Instructions for the task ▸
Since pictures are not wanted in the copy, output only the rest of each record exactly.

Study material ▸
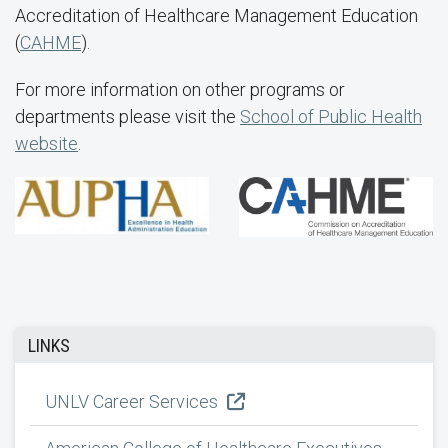
Accreditation of Healthcare Management Education
(
CAHME
).
For more information on other programs or
departments please visit the
School of Public Health
website
.
LINKS
UNLV Career Services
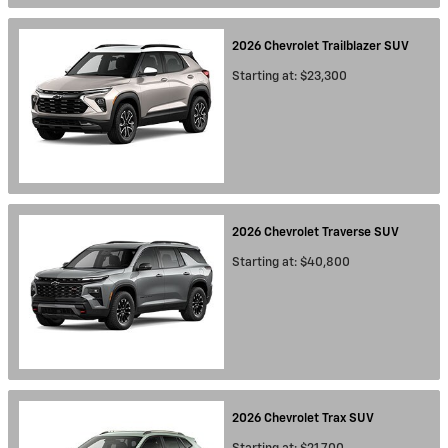
2026
Chevrolet
Trailblazer
SUV
Starting at:
$23,300
2026
Chevrolet
Traverse
SUV
Starting at:
$40,800
2026
Chevrolet
Trax
SUV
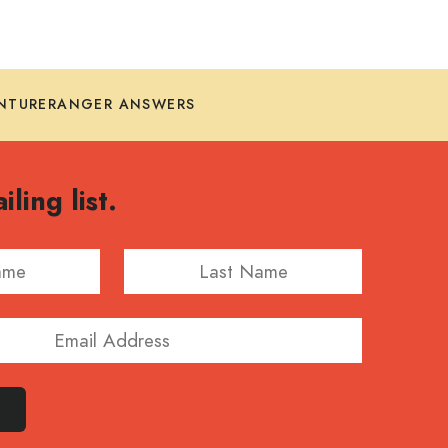
NTURERANGER ANSWERS
iling list.
Last Name
E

Result of the task ▸
Accreditation of Healthcare Management Education
(
CAHME
).
For more information on other programs or
departments please visit the
School of Public Health
website
.
LINKS
UNLV Career Services
2026
Chevrolet
Trailblazer
SUV
Starting at:
$23,300
2026
Chevrolet
Traverse
SUV
Starting at:
$40,800
2026
Chevrolet
Trax
SUV
NTURERANGER ANSWERS
iling list.
Last Name
E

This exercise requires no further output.